◆ Supplied data:
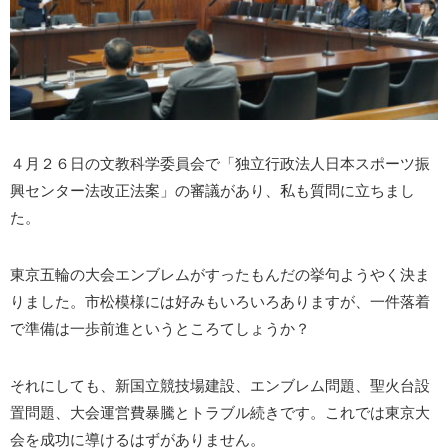
４月２６日の文教科学委員会で「独立行政法人日本スポーツ振
興センター法改正法案」の審議があり、私も質問に立ちまし
た。
東京五輪の大会エンブレムがすったもんだの挙句ようやく決ま
りました。市松模様には好みもいろいろありますが、一件落着
で準備は一歩前進というところてしょうか？
それにしても、新国立競技場建設、エンブレム問題、聖火台設
置問題、大会運営費暴騰とトラブル続きです。これでは東京大
会を成功に導けるはずがありません。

◆ Work request:
The data must come back word for word, with every picture removed.

◆ Your response:
４月２６日の文教科学委員会で「独立行政法人日本スポーツ振
興センター法改正法案」の審議があり、私も質問に立ちまし
た。
東京五輪の大会エンブレムがすったもんだの挙句ようやく決ま
りました。市松模様には好みもいろいろありますが、一件落着
で準備は一歩前進というところてしょうか？
それにしても、新国立競技場建設、エンブレム問題、聖火台設
置問題、大会運営費暴騰とトラブル続きです。これでは東京大
会を成功に導けるはずがありません。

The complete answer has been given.